Search the records below for the word "voor" and show every line where it occurs.

- [Extracted records]
____

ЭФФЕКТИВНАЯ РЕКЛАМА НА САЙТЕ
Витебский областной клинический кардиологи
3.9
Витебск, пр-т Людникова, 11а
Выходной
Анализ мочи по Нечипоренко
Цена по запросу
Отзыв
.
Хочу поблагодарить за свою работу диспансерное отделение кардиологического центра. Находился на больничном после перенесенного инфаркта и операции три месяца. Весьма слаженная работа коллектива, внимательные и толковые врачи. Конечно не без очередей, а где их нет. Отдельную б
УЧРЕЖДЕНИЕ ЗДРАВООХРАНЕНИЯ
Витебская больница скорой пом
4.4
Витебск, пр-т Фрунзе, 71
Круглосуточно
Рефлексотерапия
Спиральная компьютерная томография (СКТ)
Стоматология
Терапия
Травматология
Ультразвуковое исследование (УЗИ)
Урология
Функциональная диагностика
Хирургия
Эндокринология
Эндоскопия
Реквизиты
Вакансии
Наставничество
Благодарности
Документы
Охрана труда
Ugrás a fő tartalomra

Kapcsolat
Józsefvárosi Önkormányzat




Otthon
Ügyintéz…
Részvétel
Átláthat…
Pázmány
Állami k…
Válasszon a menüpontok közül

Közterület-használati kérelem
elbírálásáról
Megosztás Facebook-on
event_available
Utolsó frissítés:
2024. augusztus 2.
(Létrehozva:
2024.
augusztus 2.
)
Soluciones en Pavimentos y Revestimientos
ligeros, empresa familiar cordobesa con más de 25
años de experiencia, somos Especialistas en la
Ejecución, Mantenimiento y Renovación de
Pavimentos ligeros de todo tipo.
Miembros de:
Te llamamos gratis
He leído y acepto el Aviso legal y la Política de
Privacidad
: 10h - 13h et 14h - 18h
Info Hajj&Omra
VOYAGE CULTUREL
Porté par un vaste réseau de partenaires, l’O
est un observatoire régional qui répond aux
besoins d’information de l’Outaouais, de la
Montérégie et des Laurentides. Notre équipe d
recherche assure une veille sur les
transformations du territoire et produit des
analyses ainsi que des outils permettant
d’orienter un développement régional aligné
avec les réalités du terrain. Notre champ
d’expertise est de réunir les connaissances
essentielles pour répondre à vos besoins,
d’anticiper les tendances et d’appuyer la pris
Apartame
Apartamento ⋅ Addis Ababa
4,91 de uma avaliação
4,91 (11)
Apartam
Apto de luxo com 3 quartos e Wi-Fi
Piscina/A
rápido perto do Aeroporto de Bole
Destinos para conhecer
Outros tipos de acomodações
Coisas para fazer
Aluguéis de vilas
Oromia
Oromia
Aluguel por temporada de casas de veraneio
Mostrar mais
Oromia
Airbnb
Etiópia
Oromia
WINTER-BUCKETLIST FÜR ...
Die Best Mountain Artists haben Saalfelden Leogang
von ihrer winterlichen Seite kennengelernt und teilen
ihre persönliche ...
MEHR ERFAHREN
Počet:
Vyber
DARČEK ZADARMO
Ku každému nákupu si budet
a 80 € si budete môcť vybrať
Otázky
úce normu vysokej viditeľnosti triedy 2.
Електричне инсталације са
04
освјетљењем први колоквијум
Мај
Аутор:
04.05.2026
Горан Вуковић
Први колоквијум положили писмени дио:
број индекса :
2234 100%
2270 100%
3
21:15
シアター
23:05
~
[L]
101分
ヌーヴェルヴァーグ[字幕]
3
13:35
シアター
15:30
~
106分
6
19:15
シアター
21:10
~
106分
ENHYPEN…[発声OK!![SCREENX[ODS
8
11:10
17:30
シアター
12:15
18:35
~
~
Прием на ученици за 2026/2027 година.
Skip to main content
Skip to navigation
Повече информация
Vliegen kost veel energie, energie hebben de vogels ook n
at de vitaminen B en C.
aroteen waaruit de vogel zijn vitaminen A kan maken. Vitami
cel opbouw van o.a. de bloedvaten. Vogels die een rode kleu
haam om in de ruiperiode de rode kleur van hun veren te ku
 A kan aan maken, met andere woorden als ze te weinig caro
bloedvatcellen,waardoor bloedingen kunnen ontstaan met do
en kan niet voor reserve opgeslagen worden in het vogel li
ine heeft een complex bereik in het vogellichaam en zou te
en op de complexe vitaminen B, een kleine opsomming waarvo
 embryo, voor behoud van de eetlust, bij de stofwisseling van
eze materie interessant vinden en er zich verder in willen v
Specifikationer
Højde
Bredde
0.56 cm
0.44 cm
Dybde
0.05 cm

____

- [Answer section]
en kan niet voor reserve opgeslagen worden in het vogel li
 embryo, voor behoud van de eetlust, bij de stofwisseling van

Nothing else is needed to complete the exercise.